In the early 1970s, I was back in L.A. after eleven years in Paris when I happened to come upon a Bruce Nauman exhibition a LACMA. I was already acquainted with the vibrant New York art scene of the late 1940s and early 50s. Later in the 50s I met the L.A. artists of the Ferus Gallery and throughout the 1960s in Paris I was no stranger to the work of Yves Klein. Still it was Bruce Nauman who took my breath away. It was unsettling, but somehow purifying. It laid to rest some of the preconceived notions of my supposedly superior art intelligence. When I joined the Nicholas Wilder Gallery in 1972, ostensibly for a couple of months, I was clean as a whistle thanks to Bruce. I was of course to discover that Nick showed Bruce Nauman. More importantly, he had actually discovered him.
There would be more thrills to come. I marveled at Nick’s love of the orderly in the work of Barnett Newman, John McLaughlin and Agnes Martin against the disarray of his own life. He spoke with eloquence of the importance of art and philosophy, making believers of us all. His years at Amherst and Stamford had served him well. Money played only a minor role in Nick’s life.
Nick Wilder left a void that has never been filled. He was the smartest, most sincere, and the most handsome man I have ever known.
Nick was up the road from me on Santa Monica Boulevard in Los Angeles doing largely unheralded but brilliant exhibitions of Graham, Nauman, Hockney and the Color Field spectrum: Noland, Poons, Frankenthaler, Louis, et al. He was adored by his artists largely because he made things work, slender budget or no.
Among the litter of stories: I remember visiting him one evening, just at gallery closing, with the plan to go on to dinner. Nick said, “Why don’t we phone Betty Asher (a passionate collector as well as a dear friend of both of ours) and ask her to join us?” Betty begged off because of a Women’s Heightened Consciousness meeting held at her home that very evening. Nick, not to be daunted, drove us both to his apartment, opened a super large closet door and lo and behold, a treasure trove of lady’s garments – caftans, ball gowns, wigs and shoes.

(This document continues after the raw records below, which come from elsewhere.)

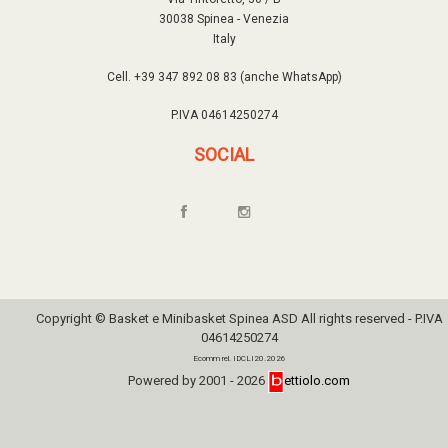
30038 Spinea - Venezia
Italy
Cell. +39 347 892 08 83 (anche WhatsApp)
P.IVA 04614250274
SOCIAL
Copyright © Basket e Minibasket Spinea ASD All rights reserved - P.IVA
04614250274
Ecomm rel. IDCLI20.2026
Powered by 2001 - 2026
ettiolo.com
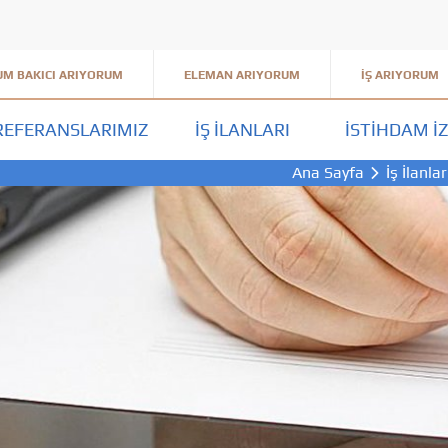
M BAKICI ARIYORUM
ELEMAN ARIYORUM
İŞ ARIYORUM
REFERANSLARIMIZ
İŞ İLANLARI
İSTIHDAM İZ
Ana Sayfa
İş İlanlar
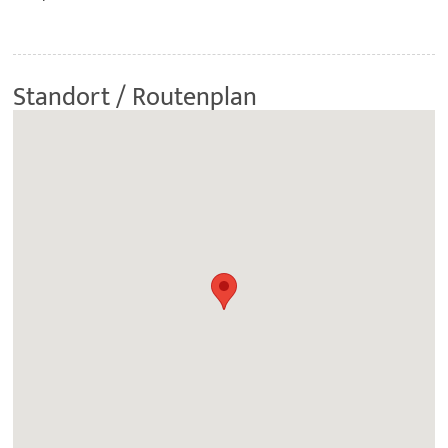
Standort / Routenplan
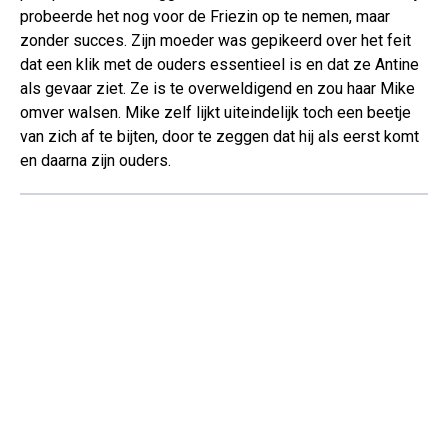
probeerde het nog voor de Friezin op te nemen, maar
zonder succes. Zijn moeder was gepikeerd over het feit
dat een klik met de ouders essentieel is en dat ze Antine
als gevaar ziet. Ze is te overweldigend en zou haar Mike
omver walsen. Mike zelf lijkt uiteindelijk toch een beetje
van zich af te bijten, door te zeggen dat hij als eerst komt
en daarna zijn ouders.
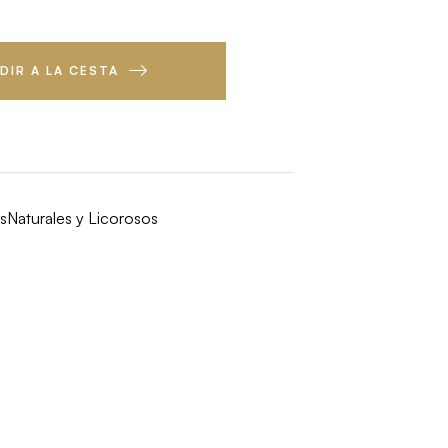
DIR A LA CESTA
s
Naturales y Licorosos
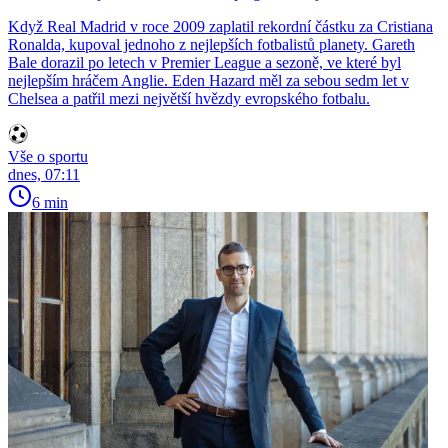
Když Real Madrid v roce 2009 zaplatil rekordní částku za Cristiana
Ronalda, kupoval jednoho z nejlepších fotbalistů planety. Gareth
Bale dorazil po letech v Premier League a sezoně, ve které byl
nejlepším hráčem Anglie. Eden Hazard měl za sebou sedm let v
Chelsea a patřil mezi největší hvězdy evropského fotbalu.
Vše o sportu
dnes, 07:11
6 min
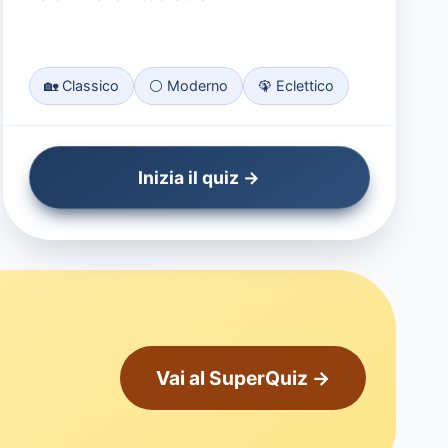
🏡 Classico
⚪ Moderno
🦚 Eclettico
Inizia il quiz →
Vai al SuperQuiz →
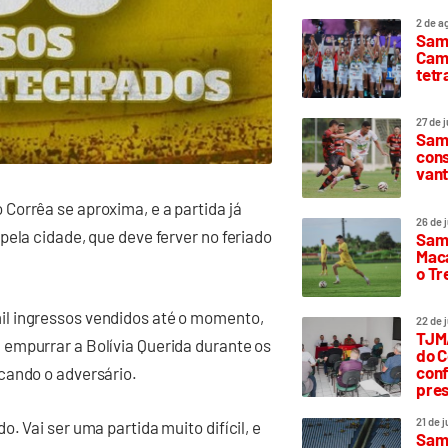
2 de a
Sam
Camp
tetr
27 de 
Samp
cons
vant
Corrêa se aproxima, e a partida já
26 de 
pela cidade, que deve ferver no feriado
Samp
Maca
o T
l ingressos vendidos até o momento,
22 de 
TJMA
empurrar a Bolívia Querida durante os
do C
conf
cando o adversário.
pres
21 de 
. Vai ser uma partida muito difícil, e
Samp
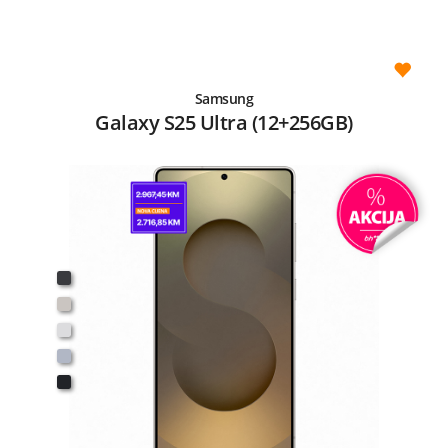
Samsung
Galaxy S25 Ultra (12+256GB)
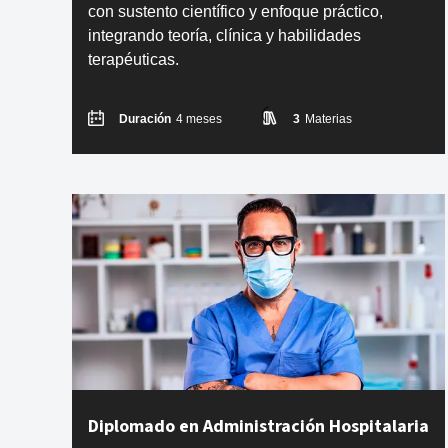
con sustento científico y enfoque práctico,
integrando teoría, clínica y habilidades
terapéuticas.
Duración
4 meses
3
Materias
Diplomado en Administración Hospitalaria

Nick carefully dressed us and beautifully made us up – you have never seen two more glamorous gals! We quickly drove to Betty’s house in West L.A. We were let in to hoots and howls and, needless to say, they moved right along to refreshments, skipping whatever was so urgent on their agenda.
Nick Wilder brought taste, skill, charm and keen intelligence to bear on a receptive art world, and that world is dimmer without him.